That night

by Jenny

That night

Our first date he took me to the circus. The night was starry and cold and the music crept up on us across the field, where dew soaked into our trainers and we didn’t notice because our hands were almost touching.

He talked nervously, quickly, pointing out this and that as we walked. The colours and smells surrounded us, dazzling us with their intensity, crackling with the static tension of our desire; acknowledged, but not yet invoked. A huge fire danced outside the Orion bar, where he darted in and returned quickly with two steaming glasses of hot mulled cider. Cloves, and flecks of orange peel floated in the cloudy surface and we stared together into the amber brilliance.

Tiny miracles seemed to be taking place all around us. A turbaned man with night-dark skin blew fire from his bearded lips; exotic-eyed women juggled knives, bare-footed and barely clothed; an enormous jewelled elephant strode casually past, sweeping the air this way and that with her enormous trunk. These days you’d never see an elephant at the circus, but to us, back then, it was like magic.

I remember that we shared a sticky pink cloud of candyfloss, I remember that we laughed as some of it stuck in his eyebrows and I remember the electric feeling when our fingers finally entwined, dissolving the coating of sugar and uncertainty. We smiled confirmation at each other and walked confidently into the Big Top. It was full of people, children running excitedly, chattering families and blushing couples, like us, holding hands.

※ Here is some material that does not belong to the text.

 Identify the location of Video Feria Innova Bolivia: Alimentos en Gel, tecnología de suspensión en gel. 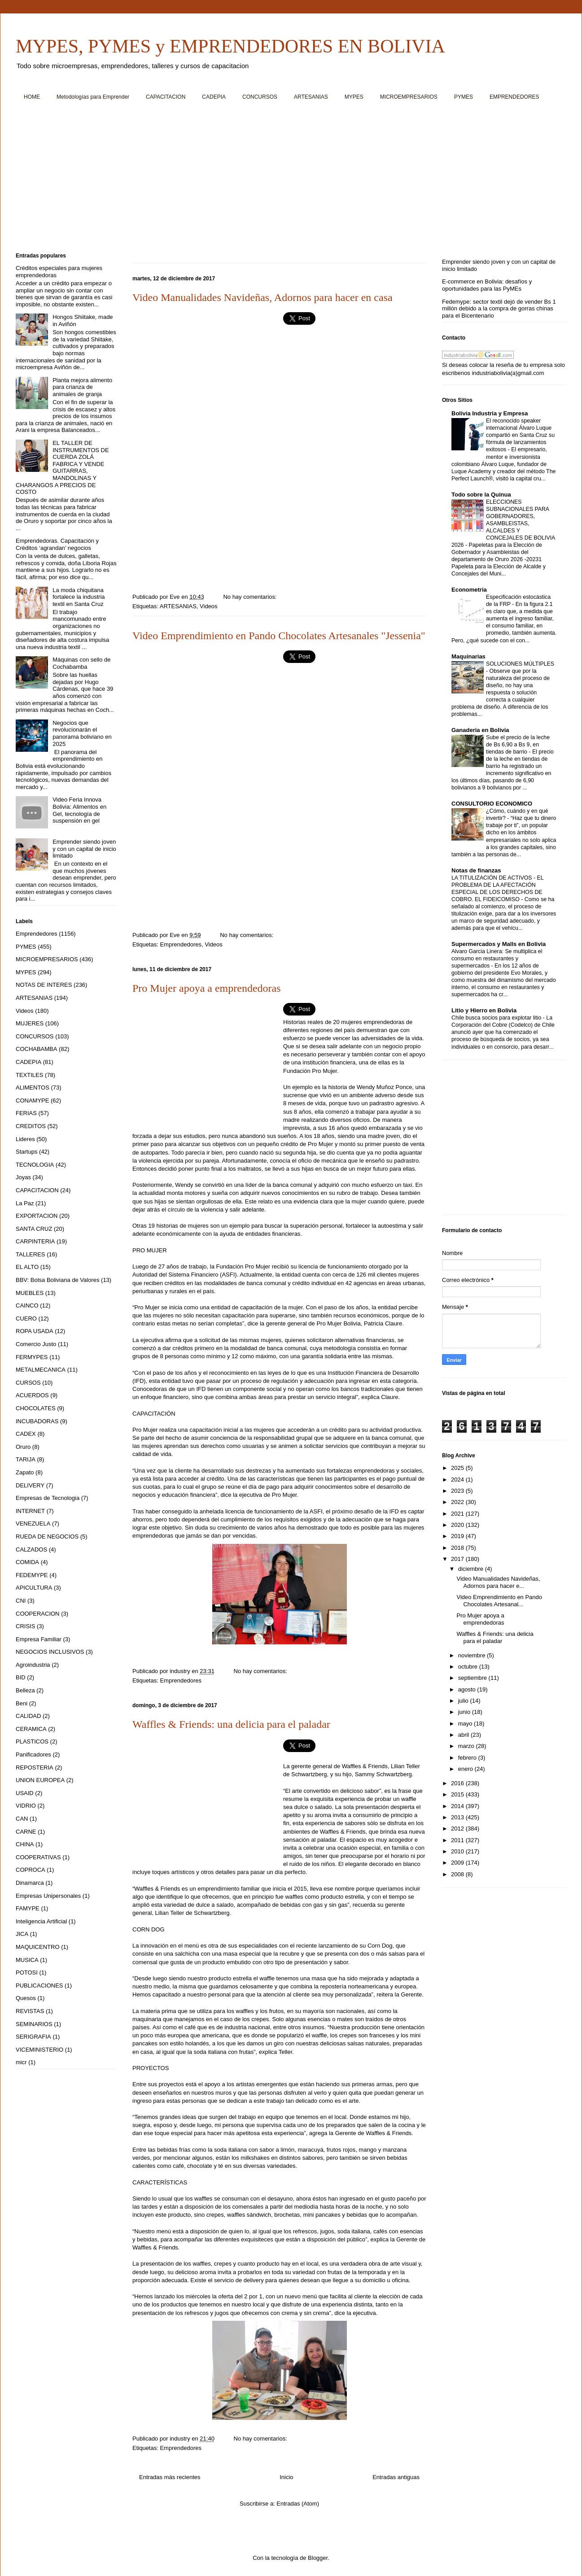 (79, 810).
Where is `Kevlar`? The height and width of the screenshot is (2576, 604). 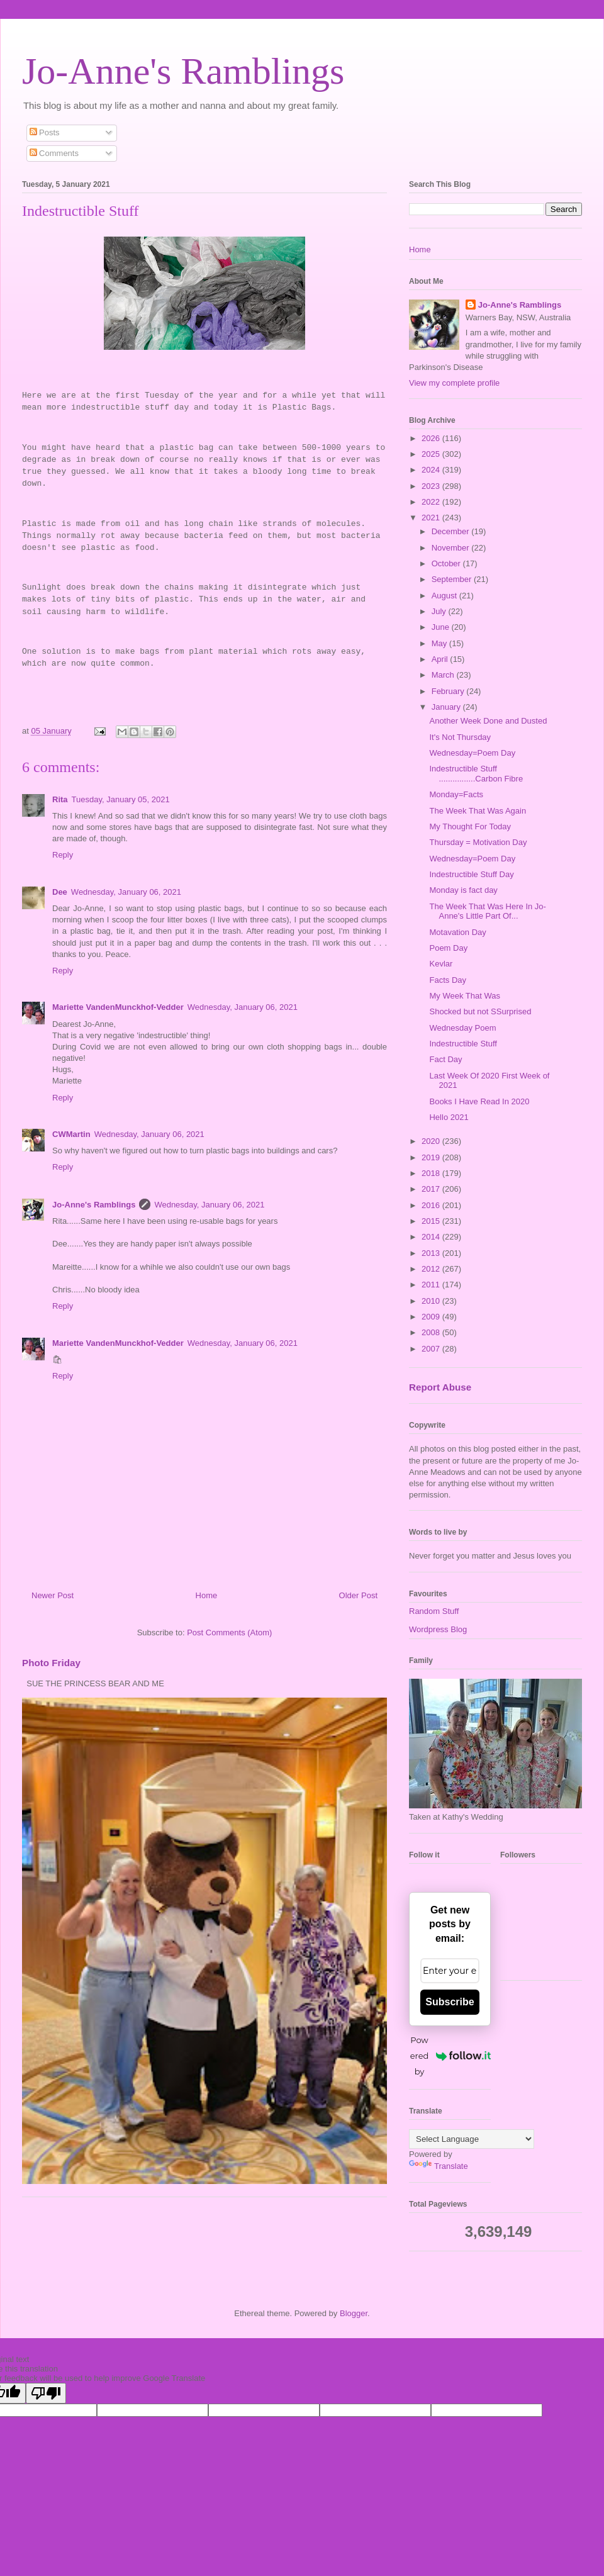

The show was breathtaking. The performers danced and swooped and tumbled in the dazzling lights, fearless and fantastic. The lions roared, the clowns fell, the ringmaster bellowed, the cider fogged the edges of everything and it all seemed like a living dream of glittering lights and sawdust and colour.

When we left the night wrapped itself around us like a cloak and he walked me home, my head full of everything I had seen and tasted and heard.

When I finally got inside, dizzy with the sugar and cider I remember how I leaned against my front door, silently, so as not to wake my parents. It was only then that I realised that my shoes and socks were drenched from the walk through the fields. I hadn’t once felt it, though the night had been icy cold.

I struggle to remember so many of the details now. It was all such a long time ago and he’s not with me, anymore, to remind me. To nudge me in the street, or interrupt a movie, or to squeeze my hand in bed and ask me excitedly if I remember the way the sea looked that time we went to Greece or if I could still recall the time it rained so much we stayed inside for three days straight, eating tinned pineapple and drinking tea.

But I’ll always remember the taste of those cider and candyfloss kisses that night, at the circus.